Fun home win with good hitting & pitching, except for minors Wilson giving up 2-runs in the 7th.  Thrilling 3-RBI's each from Donaldson & Flowers along with tandem sliding from Joyce followed closely by Swanson. Tough series coming with the gNats starting & ending against their best pitchers.




__ https://twitter.com/i/web/status/1169074694600966145


43-seconds

__ https://twitter.com/i/web/status/1169070049849556994


Time = 4:13

__ https://twitter.com/i/web/status/1169075835371810816



__ https://twitter.com/i/web/status/1169069170471968768



__ https://twitter.com/i/web/status/1169035350183948288


----------



## dirtnap (Sep 4, 2019)

Heard this morning the Mets were 806-0 all time when leading by 6 or more entering the ninth. The Nats were 0-775 trailing by the same entering the ninth.


----------



## Duff (Sep 4, 2019)

Wow. That’s pretty amazing stats


----------



## Coenen (Sep 4, 2019)

dirtnap said:


> Heard this morning the Mets were 806-0 all time when leading by 6 or more entering the ninth. The Nats were 0-775 trailing by the same entering the ninth.


Only the freaking Mets.


----------



## walukabuck (Sep 4, 2019)

Mets actually held on today. 7 game difference going into the weekend. Just a split in this 4 game set would go a long ways.


----------



## dirtnap (Sep 5, 2019)

Coenen said:


> Only the freaking Mets.


As frustrating as the game Tuesday was, it’s nice knowing they needed a miracle to win 1 out of 3 against the hapless Mets


----------



## Sweetwater (Sep 5, 2019)

Record vs teams with a >.500 record

Braves 44-34
Dodgers 42-30
Brewers 43-38
Nats *35-40*

Come get some ya dirty bugs


----------



## DannyW (Sep 5, 2019)

Okay...if the playoffs started today the Dodgers, Braves and Cardinals would be in, and the Nats would play the Cubs in a one game playoff to be the 4th team. Who's hot? Here are the team records since the All-Star break:

1. St. Louis 34-17
2. Atlanta 32-17
3. LAD 32-18
4. Washington 31-18
5. Cubs 28-20

As it stands today Atlanta would play St. Louis in the 5-game Division series, Atlanta would have the home field advantage.

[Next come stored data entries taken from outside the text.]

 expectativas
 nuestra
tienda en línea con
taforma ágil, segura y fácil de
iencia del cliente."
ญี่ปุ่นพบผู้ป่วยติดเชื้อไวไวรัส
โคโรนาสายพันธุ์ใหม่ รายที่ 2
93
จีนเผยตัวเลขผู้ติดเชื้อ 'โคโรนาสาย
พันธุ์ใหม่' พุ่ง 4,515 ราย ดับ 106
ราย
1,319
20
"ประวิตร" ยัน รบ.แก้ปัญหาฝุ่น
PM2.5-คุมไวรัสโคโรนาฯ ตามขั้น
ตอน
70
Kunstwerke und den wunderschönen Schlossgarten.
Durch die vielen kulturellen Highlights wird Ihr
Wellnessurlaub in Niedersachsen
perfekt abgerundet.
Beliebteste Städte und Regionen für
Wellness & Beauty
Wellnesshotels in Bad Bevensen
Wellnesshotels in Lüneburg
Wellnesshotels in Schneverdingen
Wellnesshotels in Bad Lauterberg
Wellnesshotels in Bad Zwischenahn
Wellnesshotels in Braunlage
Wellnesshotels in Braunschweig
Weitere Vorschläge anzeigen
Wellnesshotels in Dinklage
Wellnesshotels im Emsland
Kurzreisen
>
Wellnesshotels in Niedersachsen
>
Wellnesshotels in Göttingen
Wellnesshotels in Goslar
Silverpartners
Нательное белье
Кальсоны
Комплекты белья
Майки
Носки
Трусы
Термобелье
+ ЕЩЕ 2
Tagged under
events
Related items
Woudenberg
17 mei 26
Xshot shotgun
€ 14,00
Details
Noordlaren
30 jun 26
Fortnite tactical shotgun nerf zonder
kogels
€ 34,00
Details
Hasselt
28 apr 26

The LAD would play the winner of the Nationals/Cubs playoff game in the 5-game Division series. LA would have the home field advantage.

As hot as St. Louis has been lately I think I would rather face them than the Nationals in a short 5-game series...assuming the Nats beat the Cubs in the one-game playoff. Scherzer, Strasburg and Corbin would be tough back-to-back-back, and I think they actually could beat the Dodgers in the Division series round.

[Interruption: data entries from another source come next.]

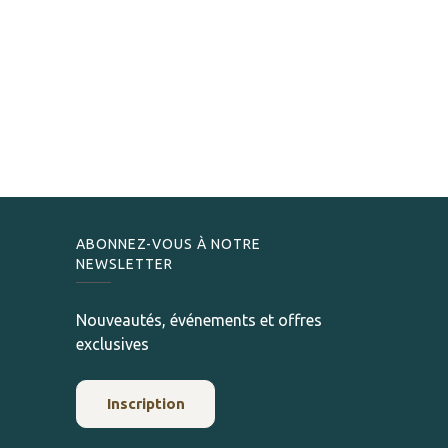
ABONNEZ-VOUS À NOTRE
NEWSLETTER
Nouveautés, événements et offres
exclusives
Inscription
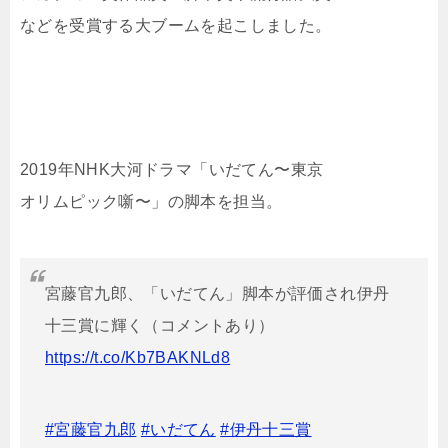
などを受賞する大ブームを起こしました。
2019年NHK大河ドラマ「いだてん〜東京
オリムピック噺〜」の脚本を担当。
宮藤官九郎、「いだてん」脚本が評価され伊丹
十三賞に輝く（コメントあり）
https://t.co/Kb7BAKNLd8
#宮藤官九郎
#いだてん
#伊丹十三賞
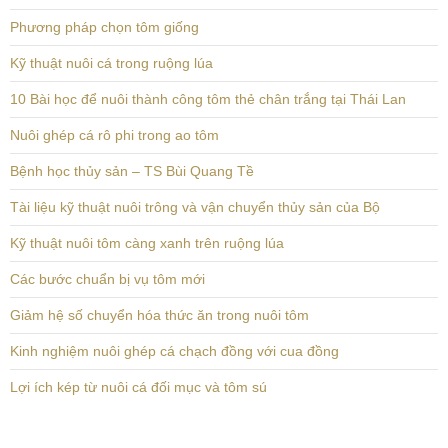
Phương pháp chọn tôm giống
Kỹ thuật nuôi cá trong ruộng lúa
10 Bài học để nuôi thành công tôm thẻ chân trắng tại Thái Lan
Nuôi ghép cá rô phi trong ao tôm
Bệnh học thủy sản – TS Bùi Quang Tề
Tài liệu kỹ thuật nuôi trông và vận chuyển thủy sản của Bộ
Kỹ thuật nuôi tôm càng xanh trên ruộng lúa
Các bước chuẩn bị vụ tôm mới
Giảm hệ số chuyển hóa thức ăn trong nuôi tôm
Kinh nghiệm nuôi ghép cá chạch đồng với cua đồng
Lợi ích kép từ nuôi cá đối mục và tôm sú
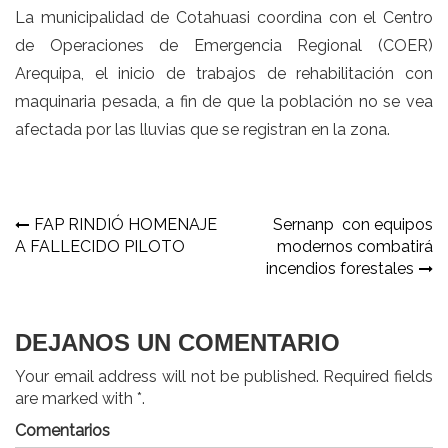
La municipalidad de Cotahuasi coordina con el Centro
de Operaciones de Emergencia Regional (COER)
Arequipa, el inicio de trabajos de rehabilitación con
maquinaria pesada, a fin de que la población no se vea
afectada por las lluvias que se registran en la zona.
Navegación
FAP RINDIÓ HOMENAJE
Sernanp con equipos
A FALLECIDO PILOTO
modernos combatirá
de
incendios forestales
entradas
DEJANOS UN COMENTARIO
Your email address will not be published. Required fields
are marked with *.
Comentarios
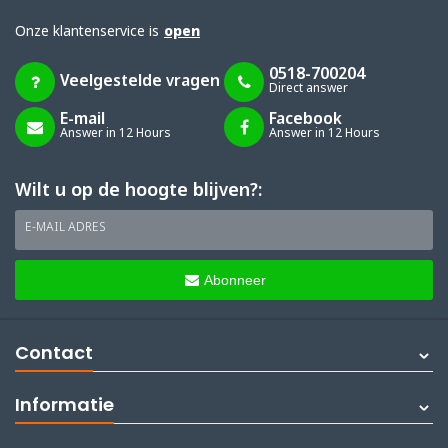
Onze klantenservice is
open
0518-700204
Veelgestelde vragen
Direct answer
E-mail
Facebook
Answer in 12 Hours
Answer in 12 Hours
Wilt u op de hoogte blijven?:
E-MAIL ADRES
Abonneer
Contact
Informatie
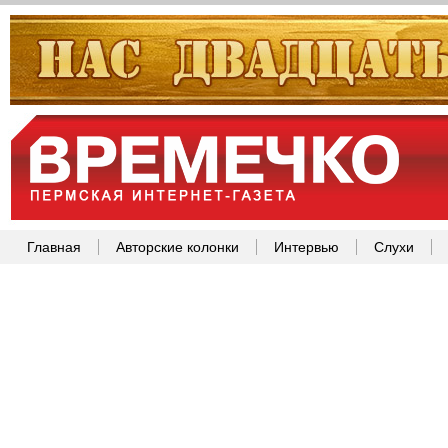
Главная
Авторские колонки
Интервью
Слухи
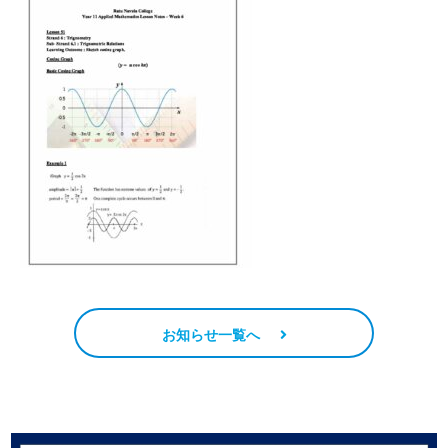
お知らせ一覧へ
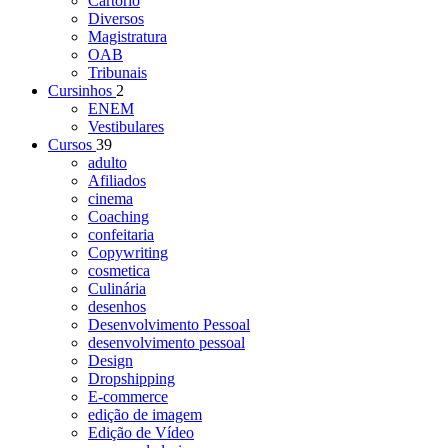
Cartório
Diversos
Magistratura
OAB
Tribunais
Cursinhos
2
ENEM
Vestibulares
Cursos
39
adulto
Afiliados
cinema
Coaching
confeitaria
Copywriting
cosmetica
Culinária
desenhos
Desenvolvimento Pessoal
desenvolvimento pessoal
Design
Dropshipping
E-commerce
edição de imagem
Edição de Vídeo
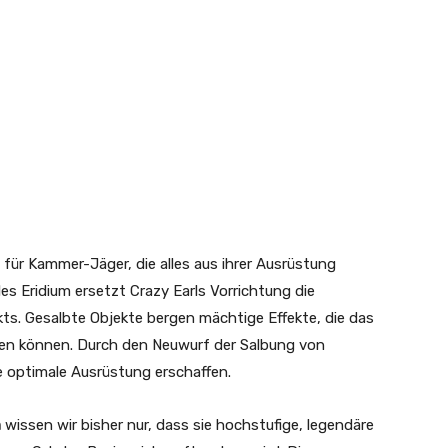
 für Kammer-Jäger, die alles aus ihrer Ausrüstung
es Eridium ersetzt Crazy Earls Vorrichtung die
s. Gesalbte Objekte bergen mächtige Effekte, die das
ten können. Durch den Neuwurf der Salbung von
e optimale Ausrüstung erschaffen.
n
wissen wir bisher nur, dass sie hochstufige, legendäre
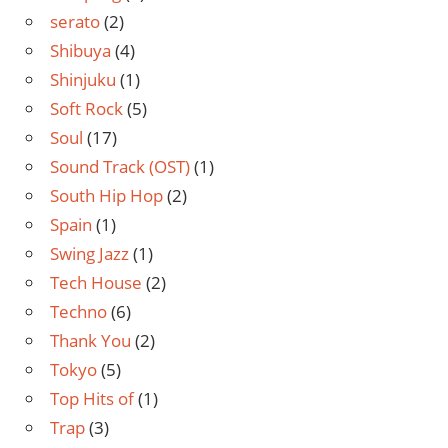
serato
(2)
Shibuya
(4)
Shinjuku
(1)
Soft Rock
(5)
Soul
(17)
Sound Track (OST)
(1)
South Hip Hop
(2)
Spain
(1)
Swing Jazz
(1)
Tech House
(2)
Techno
(6)
Thank You
(2)
Tokyo
(5)
Top Hits of
(1)
Trap
(3)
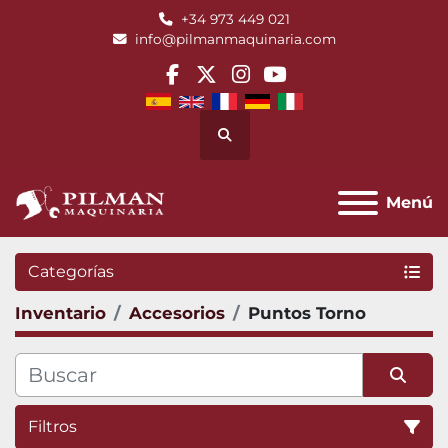
+34 973 449 021
info@pilmanmaquinaria.com
facebook
twitter
instagram
youtube
Buscar
Menú
Categorías
Inventario
Accesorios
Puntos Torno
Filtros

Braves magic number is 17 with 22 games left.


----------



## DannyW (Sep 5, 2019)

DannyW said:


> Braves magic number is 17 with 22 games left.

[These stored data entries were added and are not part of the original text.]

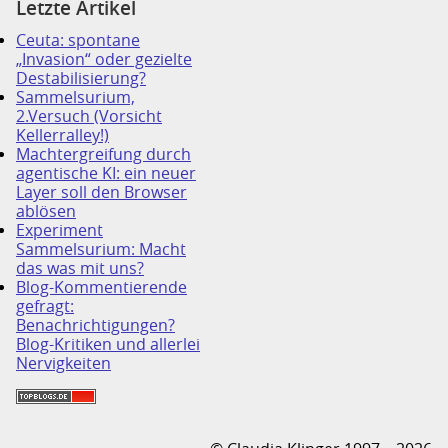
Letzte Artikel
Ceuta: spontane
„Invasion“ oder gezielte
Destabilisierung?
Sammelsurium,
2.Versuch (Vorsicht
Kellerralley!)
Machtergreifung durch
agentische KI: ein neuer
Layer soll den Browser
ablösen
Experiment
Sammelsurium: Macht
das was mit uns?
Blog-Kommentierende
gefragt:
Benachrichtigungen?
Blog-Kritiken und allerlei
Nervigkeiten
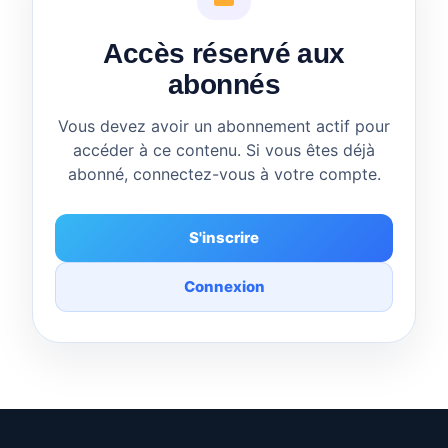
Accès réservé aux
abonnés
Vous devez avoir un abonnement actif pour
accéder à ce contenu. Si vous êtes déjà
abonné, connectez-vous à votre compte.
S'inscrire
Connexion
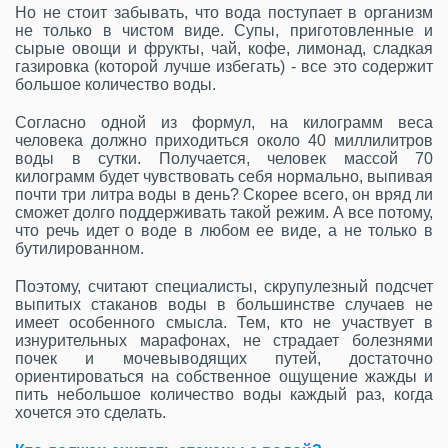
Но не стоит забывать, что вода поступает в организм
не только в чистом виде. Супы, приготовленные и
сырые овощи и фрукты, чай, кофе, лимонад, сладкая
газировка (которой лучше избегать) - все это содержит
большое количество воды.
Согласно одной из формул, на килограмм веса
человека должно приходиться около 40 миллилитров
воды в сутки. Получается, человек массой 70
килограмм будет чувствовать себя нормально, выпивая
почти три литра воды в день? Скорее всего, он вряд ли
сможет долго поддерживать такой режим. А все потому,
что речь идет о воде в любом ее виде, а не только в
бутилированном.
Поэтому, считают специалисты, скрупулезный подсчет
выпитых стаканов воды в большинстве случаев не
имеет особенного смысла. Тем, кто не участвует в
изнурительных марафонах, не страдает болезнями
почек и мочевыводящих путей, достаточно
ориентироваться на собственное ощущение жажды и
пить небольшое количество воды каждый раз, когда
хочется это сделать.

Lord I can't believe I just posted that. As any Braves fan knows, the only safe "magic number" to post for the Braves is "0".


----------



## KyDawg (Sep 5, 2019)

DannyW said:


> Lord I can't believe I just posted that. As any Braves fan knows, the only safe "magic number" to post for the Braves is "0".



That is for sure.


----------



## Nitram4891 (Sep 5, 2019)

Bought tickets to Sunday's game a month ago.  Very excited about that pitching matchup.


----------



## Da Possum (Sep 5, 2019)

Nitram4891 said:


> Bought tickets to Sunday's game a month ago.  Very excited about that pitching matchup.



Hope you didn't buy them from Bo$$'s ticket guy


----------



## BornToHuntAndFish (Sep 5, 2019)

Braves at home getting ready for a tough series. 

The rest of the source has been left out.